Das Europäische Parlament macht Druck auf die EU-Kommission, endlich eine umfassende Industriestrategie zu erarbeiten. Dazu meint Reinhard Bütikofer, industriepolitischer Sprecher der Grünen-/EFA-Fraktion im Parlament:
„Mit überwältigender Mehrheit hat das Europäische Parlament die Kommission in einer Resolution aufgefordert, eine umfassende Strategie für Europas Industriepolitik vorzulegen. Noch vor wenigen Jahren wäre eine solche Positionsbestimmung nicht möglich gewesen, weil sie in zu vielen Hauptstädten als Bruch mit der reinen Lehre der Marktwirtschaft bekämpft worden wäre. Aber die Einsicht hat sich durchgesetzt, dass Europa auf eine gemeinsame Industriepolitik nicht verzichten kann, wo alle internationalen Konkurrenten von USA bis Fernost ihre jeweils eigene verfolgen.
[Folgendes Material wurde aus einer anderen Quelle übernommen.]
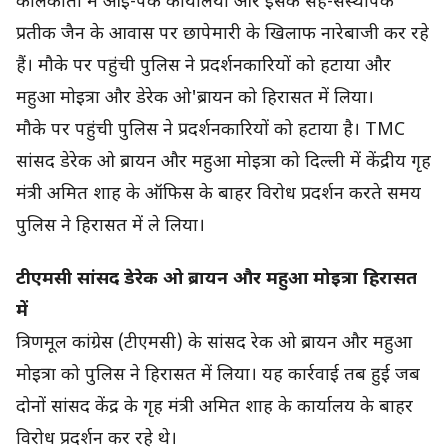
कोलकाता में आई-पैक कार्यालयों और इसके सह-संस्थापक
प्रतीक जैन के आवास पर छापेमारी के खिलाफ नारेबाजी कर रहे
हैं। मौके पर पहुंची पुलिस ने प्रदर्शनकारियों को हटाया और
महुआ मोइत्रा और डेरेक ओ'ब्रायन को हिरासत में लिया।
मौके पर पहुंची पुलिस ने प्रदर्शनकारियों को हटाया है। TMC
सांसद डेरेक ओ ब्रायन और महुआ मोइत्रा को दिल्ली में केंद्रीय गृह
मंत्री अमित शाह के ऑफिस के बाहर विरोध प्रदर्शन करते समय
पुलिस ने हिरासत में ले लिया।
टीएमसी सांसद डेरेक ओ ब्रायन और महुआ मोइत्रा हिरासत
में
त्रिणमूल कांग्रेस (टीएमसी) के सांसद रेक ओ ब्रायन और महुआ
मोइत्रा को पुलिस ने हिरासत में लिया। यह कार्रवाई तब हुई जब
दोनों सांसद केंद्र के गृह मंत्री अमित शाह के कार्यालय के बाहर
विरोध प्रदर्शन कर रहे थे।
Veränderungsdruck gibt es aus zwei Richtungen: durch die Digitalisierung, die alle Wirtschaftsbereiche ergreift, und durch verstärkten internationalen Wettbewerb, vor allem aus China. Das Europaparlament unterstützt mit seiner Forderung ähnliche Verlangen von fast 200 Industrieverbänden sowie vom Europäischen Rat.
Konkret muss sich Europas Industriepolitik zum Beispiel damit befassen, dass internationale Konkurrenz neue Wettbewerbsregeln erforderlich macht. Sonst dominieren ausländische Monopole zu leicht Europas Märkte. Industriepolitik muss sektorübergreifend handeln, statt verschiedene Branchen als getrennte Silos zu behandeln. Das gilt zum Beispiel für Chemie und Stahl. Industriepolitik muss für die Zielsetzung von Freihandelsabkommen Pate stehen, statt ihnen zum Opfer zu fallen. Bei TTIP zum Beispiel war die Kommission drauf und dran, die Interessen des europäischen Maschinenbaus zu opfern. Industriepolitik muss tatsächlich europäisch agieren und darf nicht zulassen, dass Regionen faktisch abgehängt werden. Sie muss Digitalisierung, Ökoeffizienz und Kreislaufwirtschaft verbinden. Sie muss der Tendenz entgegenwirken, dass der Mittelstand durch die technologische Revolution in immer größere Abhängigkeiten getrieben wird. Sie muss sich auch darum kümmern, dass Arbeitnehmerinnen und Arbeitnehmer von Weiterbildung und Lebenslangem Lernen profitieren können. Industriepolitik muss Innovationsallianzen fördern und verhindern, dass etwa bei der Entwicklung einer kohlenstoffarmen Wirtschaft die langsamsten Spieler das Tempo diktieren.
Die Breite des Konsenses im Europäischen Parlament war bemerkenswert. Spätestens nach der Sommerpause, im Rahmen der Juncker-Rede zur Lage der Europäischen Union, muss die Kommission demonstrieren, dass und was sie liefern wird.”